The pneumonic plague epidemic seems to have halted at the Thai border, at least so far. Several plague victims were intercepted off the Australian coast and forced to return. A report relayed by an Australian Ham from a Thai shortwave broadcast indicates the plague may have crossed into China north of Thailand in the direction of Kumming but no one has confirmed this. Communications with China are becoming increasingly sporadic. The multiple little civil wars in the Indonesian archipelago rage on with massacres claimed on a number of the islands. Several cases of the plague have been claimed in several parts of the island chain but communications are so sporadic that it's been difficult to confirm anything.

Britain, France and Germany report returning limited electric power service to some unblasted urban areas, primarily from nuclear power plants. Lack of safe water and sewage disposal is still causing considerable difficulties as waterborne communicable diseases sweep the NATO nations. Starvation and malnutrition deaths are slowing as more food aid from Australia, New Zealand and South Africa penetrates to the starving areas. Even with the population crash resulting from nuclear devastation and the resultant loss of infrastructure the population density of Western Europe is still high enough that if the keratophagic staph should get loose there it will likely kill hundreds of thousands.

The debates (and occasional fistfights) in the State Legislature rage on. They've been meeting since last Saturday and nothing yet has been resolved and I don't expect anything will for several more weeks yet. Trying to get the Legislature to simultaneously consider a Writ of Secession, a State Income Tax, and a plan to float a new currency sounds like a recipe for madness. The State Highway Patrol and Florida Department of Law Enforcement have had to call in personnel from around the state to keep the peace in the capitol. None of the other states have successfully passed a Writ of Secession either.
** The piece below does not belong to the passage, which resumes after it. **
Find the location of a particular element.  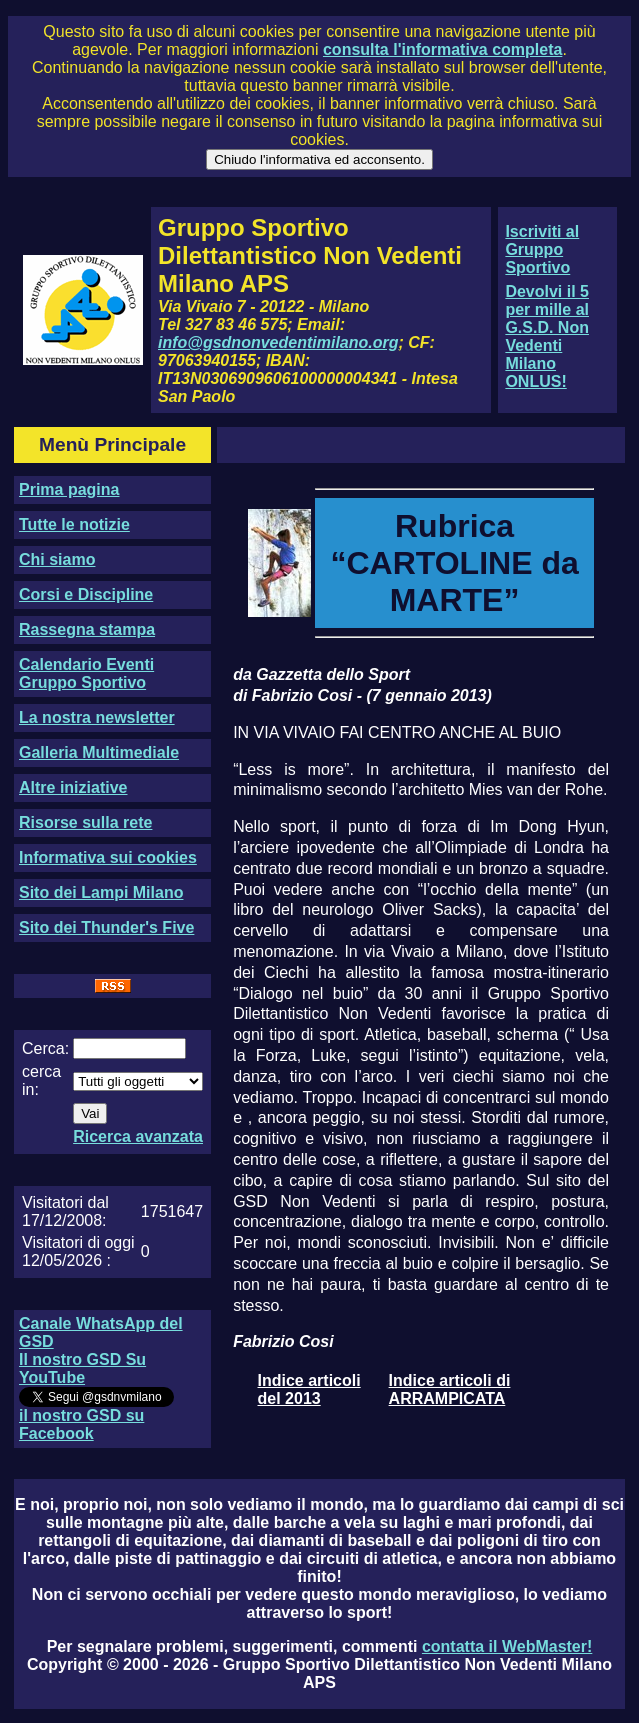 Altre iniziative is located at coordinates (73, 787).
I think a lot of folks are afraid of a for-real civil war breaking out if we secede. Heck, I'm afraid of it too.

The NorthWestern Confederacy situation continues to develop. The northern Canadian/U.S. thrust across British Columbia against the Canadian NWC rebels has turned south in an attempt to reach Vancouver and cut off as many of the Canadian rebels as they can. The southern thrust has stalled and has not been able to move forward so there is a large window through which the rebels can retreat into Washington state at need. So far all of the serious fighting has been in Canada and both the U.S. government and NWC seems to want to keep it that way. I'm not really sure why, perhaps so as not to give the appearance of civil war in the U.S. itself?
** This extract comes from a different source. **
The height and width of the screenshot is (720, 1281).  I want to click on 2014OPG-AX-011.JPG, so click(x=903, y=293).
The Mexican army is continuing to send forces north and is even sounding out some of her southern neighbors about the possibility of contributing troops to repulse the American forces holding the northern fifty miles or so of Mexico and the Baja peninsula. There's a strong contingent in the Grand National Council that wants us to pull out of Mexico and not join battle with them and they are aided by pressure from Venezuela who is threatening to reduce her fuel shipments to the U.S. if we do not. The Army is strongly resisting this move. A slowly forming consensus is evolving among the Council about the political direction the United States should move in but it's all very tentative and shaky at the moment.

Maybe, just maybe we might be seeing the beginning of the beginning of the new shape of the United States of America.